**EXERCISE DETAILS**
The whole listing, please: repeat it exactly, with the pictures left out.

**DATA TO PROCESS**
BEGIN
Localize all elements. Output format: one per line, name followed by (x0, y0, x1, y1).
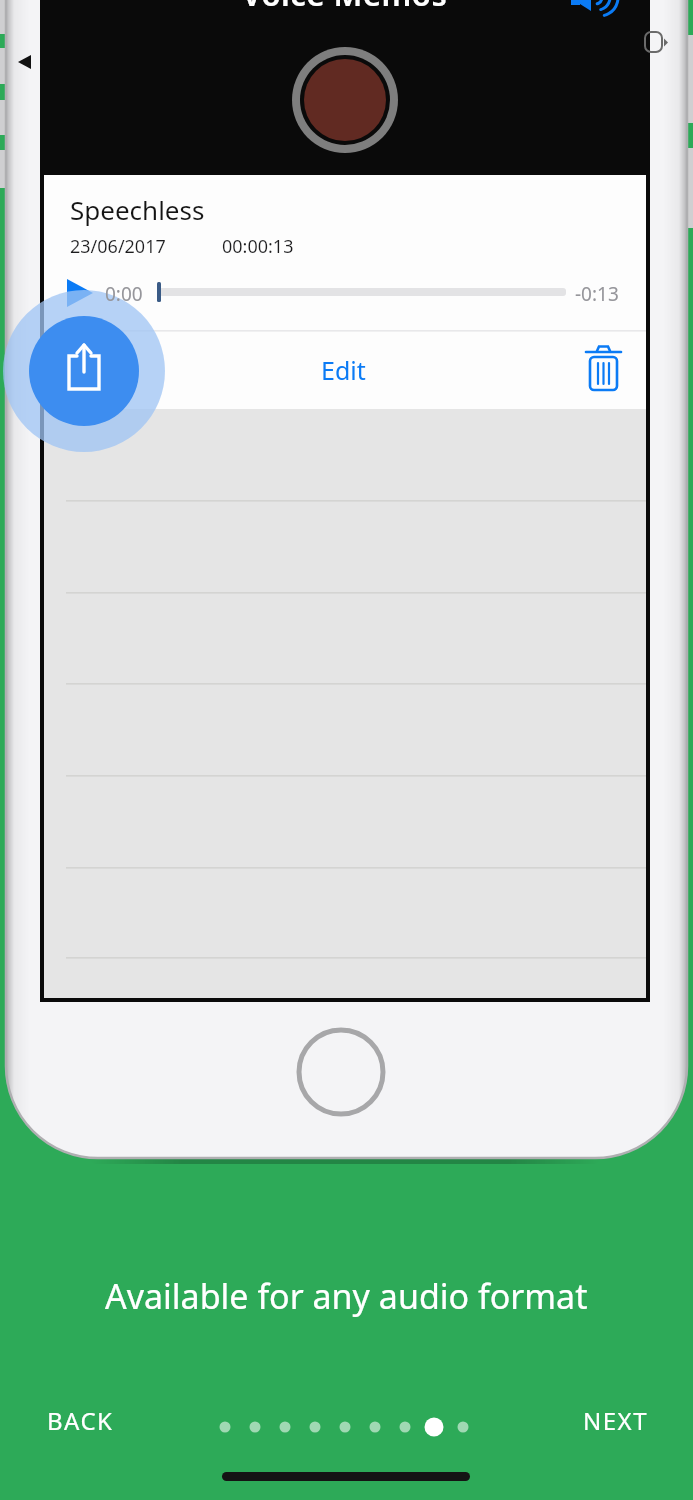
staticText: BACK (47, 1404, 114, 1437)
staticText: Voice Memos (242, 0, 448, 9)
button[interactable]: BACK (25, 1392, 135, 1448)
staticText: Edit (321, 353, 366, 387)
button[interactable] (575, 338, 633, 400)
button[interactable]: NEXT (560, 1392, 670, 1448)
staticText: NEXT (583, 1404, 648, 1437)
button[interactable] (29, 316, 139, 426)
staticText: -0:13 (575, 281, 619, 307)
staticText: 23/06/2017 (70, 234, 166, 259)
staticText: 0:00 (105, 281, 143, 307)
staticText: 00:00:13 (222, 234, 294, 259)
staticText: Available for any audio format (105, 1273, 588, 1319)
button[interactable]: Edit (297, 346, 389, 394)
staticText: Speechless (70, 192, 205, 227)
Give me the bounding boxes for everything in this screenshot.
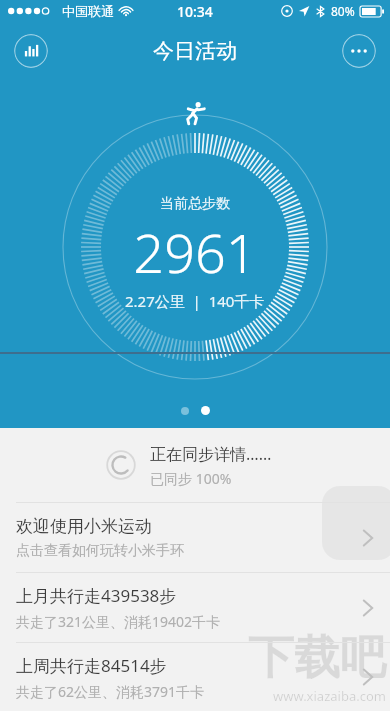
END
**RESPONSE AREA**
Localize all elements. Output format: one per line, name followed by (x0, y0, x1, y1).
staticText: BACK (47, 1404, 114, 1437)
staticText: Voice Memos (242, 0, 448, 9)
button[interactable]: BACK (25, 1392, 135, 1448)
staticText: Edit (321, 353, 366, 387)
button[interactable] (575, 338, 633, 400)
button[interactable]: NEXT (560, 1392, 670, 1448)
staticText: NEXT (583, 1404, 648, 1437)
button[interactable] (29, 316, 139, 426)
staticText: -0:13 (575, 281, 619, 307)
staticText: 23/06/2017 (70, 234, 166, 259)
staticText: 0:00 (105, 281, 143, 307)
staticText: 00:00:13 (222, 234, 294, 259)
staticText: Available for any audio format (105, 1273, 588, 1319)
button[interactable]: Edit (297, 346, 389, 394)
staticText: Speechless (70, 192, 205, 227)
Give me the bounding boxes for everything in this screenshot.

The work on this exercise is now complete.